2.How long have you been writing? When did you sell your first book?

As I said, I’ve been writing most of my life. I sold my first book almost 40 years ago but I’ve only been writing fiction for about 20 years. I published my first fiction about ten years ago and became a literary agent around three years ago.

3.How do you handle rejections?

I don’t get rejections. A rejection is personal and most of the responses I get are not about me, but about the work. I know even a really good project has to be shopped around a number of places to find the right fit for it. That means a number of places will tell me the fit isn’t right for them. That isn’t a rejection, that’s simply a negative market report. It’s like the bit at the end of the old “Laugh In” TV show. At the end of the show they’d open a window and say a line and someone down the way would open another window and answer them. That’s the publishing industry. Our job is to get a manuscript or proposal into that window while it is open or go on to find the next open window.

4.Why do you write?

It’s who I am. I’m a 5th generation Irish storyteller and a 4th generation Texas teller of tall tales. I have to tell stories and writing is just my preferred method of delivering them.
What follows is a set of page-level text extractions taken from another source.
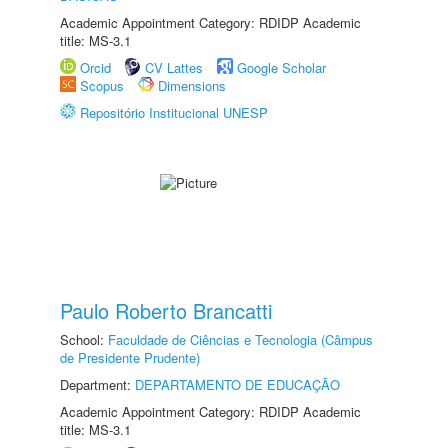
Academic Appointment Category: RDIDP Academic
title: MS-3.1
Orcid
CV Lattes
Google Scholar
Scopus
Dimensions
Repositório Institucional UNESP
Paulo Roberto Brancatti
School:
Faculdade de Ciências e Tecnologia (Câmpus
de Presidente Prudente)
Department:
DEPARTAMENTO DE EDUCAÇÃO
Academic Appointment Category: RDIDP Academic
title: MS-3.1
5.What would you be doing with your free time if you weren’t writing?

Traveling for pleasure. I travel all of the time now as I work a couple of writing conferences or workshops a month all over the country. But that’s work and often Saundra doesn’t go with me on them. Traveling for fun would be much different.

6.What are you working on right now?

Finishing up a ghostwriting gig – YA fiction. I spend most of my time in my capacity as a literary agent representing my clients.

7.Do you put yourself into your books/characters?

I don’t believe we can help it even if we don’t want to do it. Our characters take on much different lives and even know things and do things we don’t know and don’t or can’t do, but they still have to very much come out of our own lives and experiences. In the ghostwriting job I just finished since I won’t have my name on the book I wrote myself in as a boy as one of the characters.

8.Tell us about the book you have out right now.

Young people today do not realize there was no such thing as a teenager before WWII. There was no protected time in which to grow up and mature. Young people went straight from whatever education they were going to get to working on the farm or in the family store. Out on the frontier in particular they were riding on cattle drives and soldiers in the cavalry. Young ladies were wives and mothers as early as fifteen. I wanted to do a book that would give young adults a glimpse of what their life might have been like if they had lived in those days because I don’t believe they have any idea about it. “Beyond the Smoke” is a picture of two such young people and why they went through trying to grow up out on the frontier.

9.Do you have any advice for other writers?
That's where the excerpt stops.